In der Steam-Community häuften sich bereits kritische Stimmen. Einige Spieler kündigten an, das Spiel nicht zum Vollpreis zu kaufen, sondern erst nach einem möglichen Entfernen von Denuvo oder bei einem deutlichen Sale zuzuschlagen. Vergleiche mit dem desaströsen PC-Launch von Batman: Arkham Knight im Jahr 2015, der ebenfalls unter massiven Optimierungsproblemen litt, machten schnell die Runde.

Nicht der einzige Leak an diesem Wochenende

LEGO Batman war nicht das einzige Spiel, das am Wochenende vorzeitig in Umlauf geriet. Auch Forza Horizon 6 wurde durch ein fehlerhaftes Steam-Update ohne Verschlüsselung geleakt. Dataminer konnten aus den Dateien eine spielbare Version erstellen, die rasch auf Piraterie-Seiten auftauchte – ein herber Schlag für den aktuell zweitmeistverkauften Titel auf Steam.

Editionen und Preise im Überblick

LEGO Batman: Legacy of the Dark Knight erscheint am 22. Mai 2026 für PlayStation 5, Xbox Series X|S und PC (Steam und Epic Games Store). Eine Nintendo Switch 2-Version ist angekündigt, ein konkretes Datum steht aber noch aus.
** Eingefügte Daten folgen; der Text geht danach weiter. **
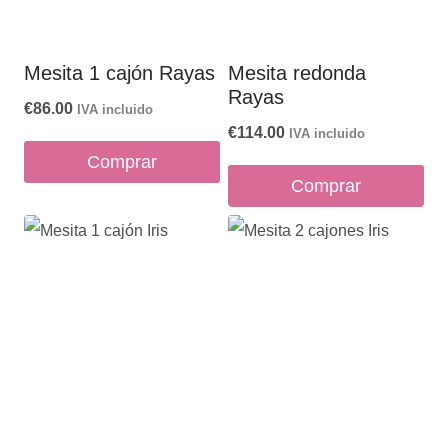
elegir
en
Mesita 1 cajón Rayas
Mesita redonda
la
Rayas
página
€
86.00
IVA incluido
€
114.00
IVA incluido
de
Comprar
producto
Comprar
Wer die Deluxe Edition vorbestellt, erhält ab dem 19. Mai 72 Stunden Early Access.

Edition Preis (UVP) Inhalt
Standard Edition 69,99 € Vollversion + Vorbesteller-Bonus „The Dark Knight Returns“-Batanzug
Deluxe Edition 89,99 € Vollversion + Legacy Collection (3 Themenpakete mit über 30 Items) + Mayhem Collection (September 2026, mit Joker & Harley Quinn als spielbare Charaktere) + 72 Stunden Early Access

Das Spiel bietet sieben spielbare Charaktere im Hauptspiel – Batman, Robin, Nightwing, Batgirl, Jim Gordon, Catwoman und Talia al Ghul – sowie über 100 freischaltbare Kostüme. Entwickelt wurde der Titel von TT Games, den Machern von LEGO Star Wars: The Skywalker Saga.

Trotz der Kontroversen um den Leak und Denuvo bleibt die Vorfreude in der Community groß. Wer auf Nummer sicher gehen und das Spiel ein paar Tage früher erleben möchte, kann zur Deluxe Edition greifen – ganz ohne Walmart-Glitch und mit dem Segen von TT Games.